I’m up between 4:30 and 5:30, depending on the morning. Good mornings, it’s 5:30. Bad mornings, I get a lot of office work done. I’ve never been a good sleeper.
Breakfast, brush my teeth, out the door. My Haygain is on a timer, so it starts and stops itself. Brilliant. At 6, I feed my delicious smelling, warm, steamy hay, which everyone promptly inhales. Grain’s at 6:30. I clean stalls, fill water buckets and get ready to ride Fender at about 7:30.

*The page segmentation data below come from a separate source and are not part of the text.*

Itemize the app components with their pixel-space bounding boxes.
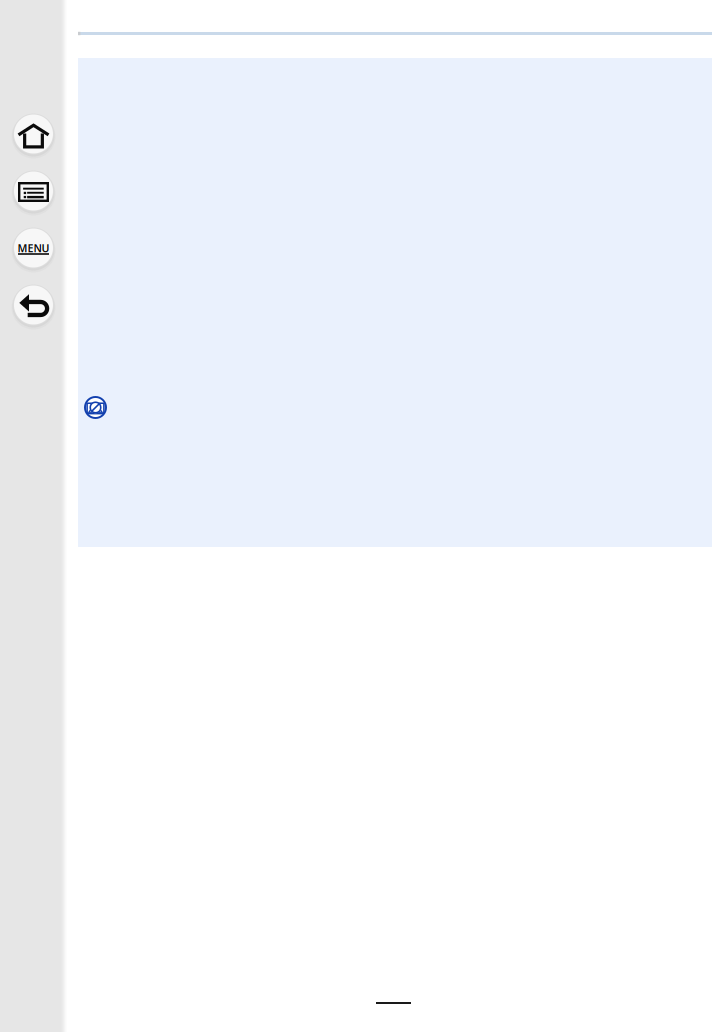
button[interactable]: Home <box>10 111 56 157</box>
button[interactable]: Back <box>10 282 56 328</box>
staticText: MENU <box>18 241 50 255</box>
button[interactable]: Display <box>10 168 56 214</box>
button[interactable]: MENU <box>10 225 56 271</box>
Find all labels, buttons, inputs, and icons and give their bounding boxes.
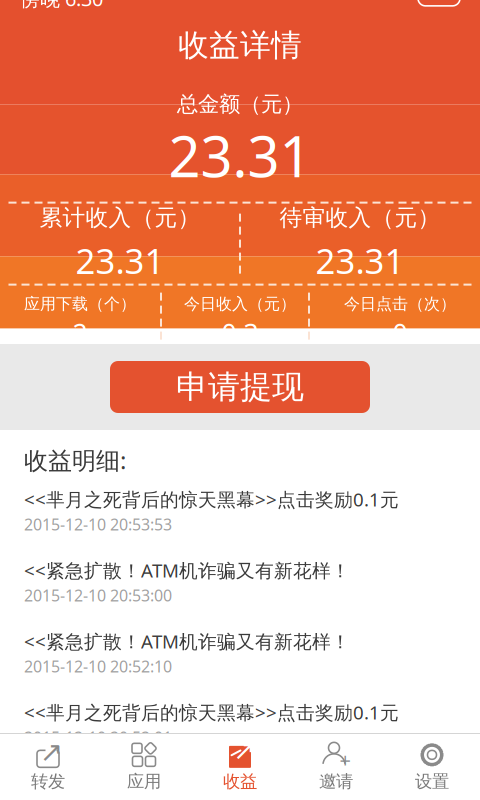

I ride Fender first because he’s anhydrotic—he doesn’t sweat. I treat him with beer (Natural Light, the nastiest beer on the planet, but he’s not picky), which works really well, and even though he’s never been in distress EVER, even the ghastly last summer where it was 100*+ for weeks, I figure it’s best to ride him in the cool of the morning. Fender gets one of four workouts: trot stuff (shoulder-in, half-pass, half-steps, medium and extended stuff, maybe some cavaletti), canter stuff (half-pass, changes, the gigundo pirouette exercise Steffen suggested for us, general adjustability work), detail stuff (halts, rein backs, walk pirouettes, corners, centerlines, transitions), or forward-and-floppy stuff, when he’s feeling pooped.
Fender gets rinsed off and if there’s time, I ride either Ella or Midge before the other has a lesson at Michael’s at 10. I’m still working out the kinks in the schedule, but unless I skimp on one horse (which isn’t always a bad thing—they can’t all three work hair-on-fire every day), I haven’t yet figured out how to get all three done before lunchtime.
I can get to Michael’s in eight minutes, door-to-door, though this relies on there not being any SPOOKING OR LEAPING, which has yet to actually occur. So I leave 15 minutes, plus a little warm-up time. Midge’s lessons have been breaking down test pieces: the tricky passage lines of the I2 (Midge says turning left in passage is still a little hard), the trot half-pass zigzag of the Grand Prix, the canter half-pass zigzag in just about everything. At home, I’m trying to keep him really rideable and fluffy; there’s a tradeoff in making him strong and keen enough to produce the test, and that is that he’s a little hot to trot and muscley, so we spend a lot of time working on slow and swingy.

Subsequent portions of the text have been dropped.